A tractor moves the reconstructed wreckage of TWA Flight 800...

A tractor moves the reconstructed wreckage of TWA Flight 800 from the hangar where it was pieced together, to another hangar at the old Grumman plant in Calverton. Credit: Newsday, 1999 / Dick Kraus

It's been 16 years since Paris-bound TWA Flight 800 exploded off Long Island's South Shore moments after taking off from Kennedy Airport. But all these years later, 383 planes built by the Boeing Co. are still flying without the most critical design change the Federal Aviation Administration later mandated to reduce the risk of similar tragedies.

At first blush that seems unconscionable. Sixteen years is a long time to wait when passenger safety is at stake. But the FAA has been diligent in pressing to make what's already an extremely rare catastrophe even less likely.

Its researchers even went to work and invented a device to provide a cost-effective way to finally eliminate the suspected cause of the explosion.
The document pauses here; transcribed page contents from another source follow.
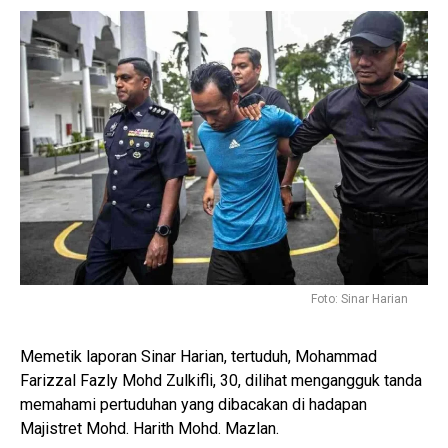
Foto: Sinar Harian
Memetik laporan Sinar Harian, tertuduh, Mohammad
Farizzal Fazly Mohd Zulkifli, 30, dilihat mengangguk tanda
memahami pertuduhan yang dibacakan di hadapan
Majistret Mohd. Harith Mohd. Mazlan.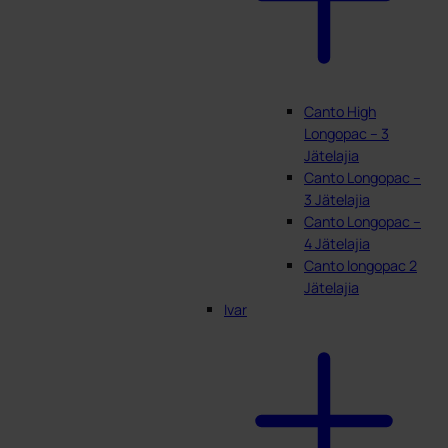
Canto High
Longopac – 3
Jätelajia
Canto Longopac –
3 Jätelajia
Canto Longopac –
4 Jätelajia
Canto longopac 2
Jätelajia
Ivar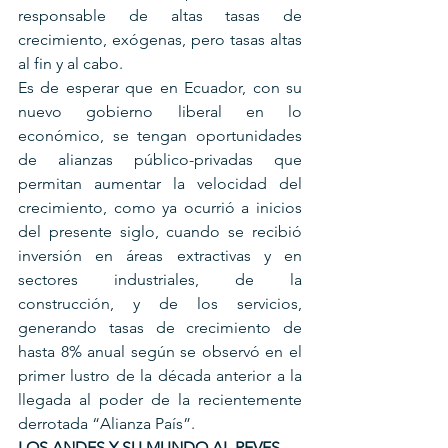
responsable de altas tasas de 
crecimiento, exógenas, pero tasas altas 
al fin y al cabo.
Es de esperar que en Ecuador, con su 
nuevo gobierno liberal en lo 
económico, se tengan oportunidades 
de alianzas público-privadas que 
permitan aumentar la velocidad del 
crecimiento, como ya ocurrió a inicios 
del presente siglo, cuando se recibió 
inversión en áreas extractivas y en 
sectores industriales, de la 
construcción, y de los servicios, 
generando tasas de crecimiento de 
hasta 8% anual según se observó en el 
primer lustro de la década anterior a la 
llegada al poder de la recientemente 
derrotada “Alianza País”.
LOS ANDES Y SU MUNDO AL REVES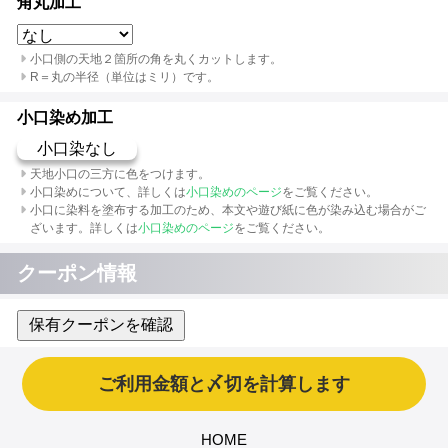
角丸加工
小口側の天地２箇所の角を丸くカットします。
R＝丸の半径（単位はミリ）です。
小口染め加工
小口染なし
天地小口の三方に色をつけます。
小口染めについて、詳しくは
小口染めのページ
をご覧ください。
小口に染料を塗布する加工のため、本文や遊び紙に色が染み込む場合がご
ざいます。詳しくは
小口染めのページ
をご覧ください。
クーポン情報
保有クーポンを確認
HOME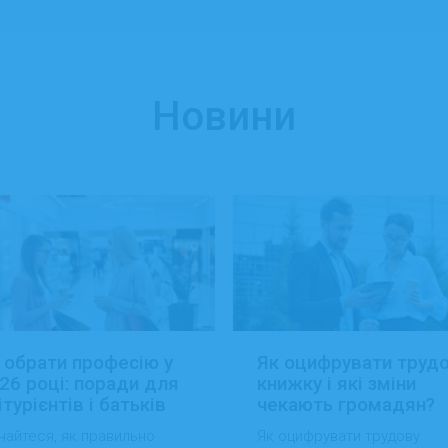
Новини
 обрати професію у
Як оцифрувати труд
26 році: поради для
книжку і які зміни
ітурієнтів і батьків
чекають громадян?
найтеся, як правильно
Як оцифрувати трудову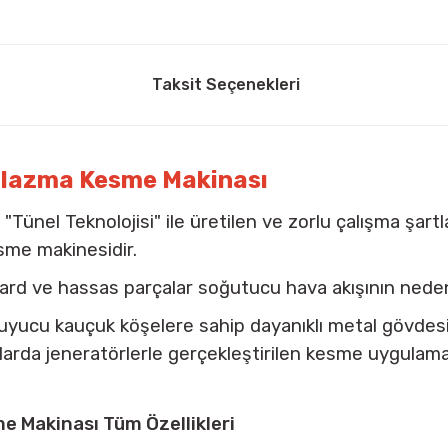
Taksit Seçenekleri
Plazma Kesme Makinası
"Tünel Teknolojisi" ile üretilen ve zorlu çalışma şart
esme makinesidir.
ard ve hassas parçalar soğutucu hava akışının neden
 koruyucu kauçuk köşelere sahip dayanıklı metal göv
mlarda jeneratörlerle gerçekleştirilen kesme uygulam
 Makinası Tüm Özellikleri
And four years ago the FAA directed manufacturers to develop design changes and service instructions for installing the new technology in their planes so tragedies like the one that claimed 230 lives in 1996 could be averted. Now the FAA has to make sure the affected manufacturers and airlines meet its 2017 deadline to retrofit planes still in service with the new system.

The FAA gave Boeing an emphatic nudge Friday. It proposed a $13.57-million civil penalty against the company for missing its 2010 deadline to submit service instructions for retrofitting the planes.

Getting to this point wasn't easy. It took years to figure out what caused Flight 800 to explode. Speculation at the time included a bomb or missile strike before officials said the likely cause was an electrical spark that ignited oxygen in the partially empty central fuel tank.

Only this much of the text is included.